BBCSO/Morlot review – a superbly sure-footed Poulenc

Morlot conjured a wonderful palette of colour from a work whose cross-dressing craziness never eclipses its dark wartime origins, writes Martin Kettle
  
  

Sure-footed … Ludovic Morlot.
Gusto … Ludovic Morlot. Photograph: Sussie Ahlburg Photograph: Sussie Ahlburg

As with the proverbial buses, you wait a long while for a Poulenc opera and then two come along at once. Les dialogues des Carmélites returns to Covent Garden this week after an absence of more than 30 years. And here, almost as an amuse-bouche for the later work's high seriousness, was a rare concert staging of its predecessor, Les mamelles de Tirésias, a work whose ebullient charms and cross-dressing craziness never entirely eclipse its darker wartime origins.

This was preceded, in a somewhat incongruous piece of programming, by Fauré's Requiem, in the expanded and fully orchestrated concert edition of 1900 with which those who are devoted to the work in its various smaller-scale versions always struggle. That scepticism was reinforced by this unatmospheric rendering under the Brussels Monnaie opera chief conductor, Ludovic Morlot, occasionally somewhat carelessly executed by the BBC orchestra, which confirmed the belief that Fauré's work loses much of its focus in the larger form. Jean-François Lapointe, in the baritone's Libera Me, seemed strangely disengaged, though his fellow Canadian Hélène Guilmette's bright soprano was in radiant form in the Pie Jesu.

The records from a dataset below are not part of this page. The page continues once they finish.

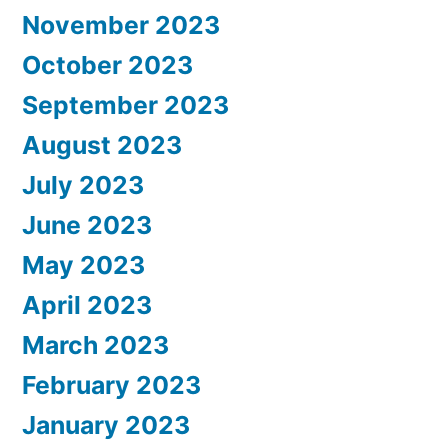
November 2023
October 2023
September 2023
August 2023
July 2023
June 2023
May 2023
April 2023
March 2023
February 2023
January 2023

All was more than forgiven, though, as soon as everyone returned for the Poulenc opera in the second half. This time Morlot was absolutely sure-footed, conjuring a wonderful palette of colour from the BBC orchestra in a score that dazzles with echoes of composers from Offenbach to Stravinsky and yet manages to be unmistakably and idiomatically Poulenc from start to finish. Guilmette sang with deliciously authentic francophone verve, while coping with everything that Apollinaire's surrealist text and Poulenc's crisp writing threw at her, including a newly topical appearance as a bearded lady. Lapointe was incisive and stylish as the father who gives birth to thousands of babies, a selection of whom bawled boisterously at him from the chorus, while capturing the brittle sadness that is never far away in Poulenc. A succession of smaller roles were all carried off with the same gusto that typified the whole piece.